Friday, December 08, 2006

Where's Jamil Hussein?

So, where's Jamil Hussein? The AP continues to stand by its stories, despite being completely unable or incapable of producing someone who can be interviewed by someone other than AP reporters to verify his story.

That conundrum continues to undermine the credibility of the AP as far as I'm concerned. But I'm not alone. The NY Post has a devastating editorial by Robert Bateman who investigated another AP story only to be stonewalled when his investigation found that the AP relied upon a bogus source.
Bad things did happen at No Gun Ri, of this there can be no doubt. My own research and other historians', as well as the joint U.S.-Korean government investigation, confirms that a tragedy occurred - there were civilians who were killed there, by our side, and that was wrong.

But the AP's sensationalistic story painted it as a deliberate massacre, done with machine guns at extremely close range.

The most sensational account started in the 57th paragraph of the 3,448-word story, sourced to one Edward Daily. As AP told it, Daily was the only soldier at No Gun Ri who directly received orders from his officers to turn his water-cooled .30 caliber machinegun on the civilians and shoot them down in cold blood at point-blank range.

Daily's account was chilling. It was also - as AP should have known - a fantasy.

The AP story took at face value Daily's claims that he was a combat infantryman who won a battlefield commission just a few days after the events at No Gun Ri, and had been awarded the Distinguished Cross and three Purple-Hearts.
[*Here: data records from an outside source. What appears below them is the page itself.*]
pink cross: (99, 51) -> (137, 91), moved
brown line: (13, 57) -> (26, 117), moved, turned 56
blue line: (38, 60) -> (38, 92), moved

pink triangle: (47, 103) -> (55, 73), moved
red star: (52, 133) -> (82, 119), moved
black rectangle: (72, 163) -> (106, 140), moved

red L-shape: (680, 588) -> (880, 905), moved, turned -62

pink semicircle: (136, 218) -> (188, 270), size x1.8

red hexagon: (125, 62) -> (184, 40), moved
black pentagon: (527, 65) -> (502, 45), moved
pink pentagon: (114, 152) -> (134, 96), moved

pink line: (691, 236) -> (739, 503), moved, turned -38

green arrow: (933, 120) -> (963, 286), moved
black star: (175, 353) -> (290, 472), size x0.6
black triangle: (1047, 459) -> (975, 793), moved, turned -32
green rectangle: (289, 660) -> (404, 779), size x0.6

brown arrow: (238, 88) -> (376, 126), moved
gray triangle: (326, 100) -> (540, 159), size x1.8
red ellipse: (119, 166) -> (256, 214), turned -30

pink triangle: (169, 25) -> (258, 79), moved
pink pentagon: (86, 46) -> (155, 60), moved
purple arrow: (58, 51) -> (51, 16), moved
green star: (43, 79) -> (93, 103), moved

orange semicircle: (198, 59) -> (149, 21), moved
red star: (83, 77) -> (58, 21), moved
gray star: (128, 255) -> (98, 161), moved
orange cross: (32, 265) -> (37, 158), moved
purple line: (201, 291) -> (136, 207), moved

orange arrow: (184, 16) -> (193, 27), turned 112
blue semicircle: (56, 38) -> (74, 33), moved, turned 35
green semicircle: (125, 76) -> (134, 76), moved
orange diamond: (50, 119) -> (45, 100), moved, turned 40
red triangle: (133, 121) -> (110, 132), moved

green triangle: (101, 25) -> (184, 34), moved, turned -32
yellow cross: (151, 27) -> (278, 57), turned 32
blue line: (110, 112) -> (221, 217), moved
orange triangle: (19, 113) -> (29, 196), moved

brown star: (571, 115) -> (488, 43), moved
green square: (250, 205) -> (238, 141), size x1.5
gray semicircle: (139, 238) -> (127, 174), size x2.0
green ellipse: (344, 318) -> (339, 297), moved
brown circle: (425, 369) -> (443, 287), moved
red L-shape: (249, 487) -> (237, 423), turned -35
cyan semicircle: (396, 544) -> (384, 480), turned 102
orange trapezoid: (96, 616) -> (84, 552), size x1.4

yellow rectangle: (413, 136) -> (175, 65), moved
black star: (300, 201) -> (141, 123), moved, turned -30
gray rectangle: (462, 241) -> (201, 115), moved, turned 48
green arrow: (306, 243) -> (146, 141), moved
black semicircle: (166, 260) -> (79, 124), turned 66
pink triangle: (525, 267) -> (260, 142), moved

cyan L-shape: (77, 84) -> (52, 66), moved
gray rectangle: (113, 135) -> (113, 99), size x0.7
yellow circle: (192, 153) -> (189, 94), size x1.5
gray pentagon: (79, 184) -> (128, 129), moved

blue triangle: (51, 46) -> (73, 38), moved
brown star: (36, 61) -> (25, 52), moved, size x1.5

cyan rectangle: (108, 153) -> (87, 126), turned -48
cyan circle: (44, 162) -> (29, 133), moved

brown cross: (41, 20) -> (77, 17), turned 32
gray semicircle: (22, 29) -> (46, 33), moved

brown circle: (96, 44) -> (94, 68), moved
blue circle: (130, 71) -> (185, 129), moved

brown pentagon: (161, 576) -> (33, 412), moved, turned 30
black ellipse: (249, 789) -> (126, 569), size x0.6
In reality, he was an enlisted mechanic in an entirely different unit, nowhere near No Gun Ri. He had fabricated his biography and credentials as well as his entire account of the events at No Gun Ri.

When I later confronted AP editors with the facts and records that showed their source Daily to be a fraud, they blew me off. What would a historian know about this topic after all, or a soldier?

The AP didn't issue a retraction, or even attempt to reinvestigate; and it certainly didn't withdraw the story from the Pulitzer competition. Instead, it attacked the messenger.
Sound familiar? That's precisely the situation that the AP faces with the Jamil Hussein stories. All 60 of them. Confederate Yankee also points out a Mark Steyn piece that rips AP a new one for their reporting standards, which is to say that they have none.

Michelle Malkin has much more. And AP goes one step further by resorting to the Green Helmet Guy again in spreading yet more propaganda on the situation in Lebanon.

The AP issued yet another statement standing by their reporting and that they once again affirm the existence of Jamil Hussein. They complain that no one raised a question about Hussein's existence when he first became a source for AP stories, so why question him now.
By contrast, Hussein is well known to AP. We first met him, in uniform, in a police station, some two years ago. We have talked with him a number of times since then and he has been a reliable source of accurate information on a variety of events in Baghdad.

No one – not a single person – raised questions about Hussein’s accuracy or his very existence in all that time. Those questions were raised only after he was quoted by name describing a terrible attack in a neighborhood that U.S. and Iraqi forces have struggled to make safe.
Could it be that the situation he claims to have described didn't happen, so bloggers began asking questions that AP has not answered to any satisfaction despite their protestations to the contrary? Yet, there's still one simply act that could dispel all the blogger complaints - produce Jamil Hussein. AP has not done so, and no other reporters have managed to land an interview with him, despite the notoriety that would surround such a scoop. Curiouser and curiouser.

Allah at Hot Air also wonders about Kathleen Carroll's comments in E&P that I referenced above. It's not that he's unsympathetic to Carroll's comments, but the quick and easy way to resolve this is the one thing that AP appears completely unwilling to do - present Jamil Hussein to the public. Then there's the question of why we should trust AP stringers to be pristine while she all but calls the MOI complicit with various militias with agendas all to their own.

Ed Driscoll calls it circling the wagons. That wolf has already left the barn.

Also blogging: Gaius at Blue Crab Boulevard and Armed Liberal, who wonders what's Jamil's phone number because saying that he exists solely on AP's say so is insufficient.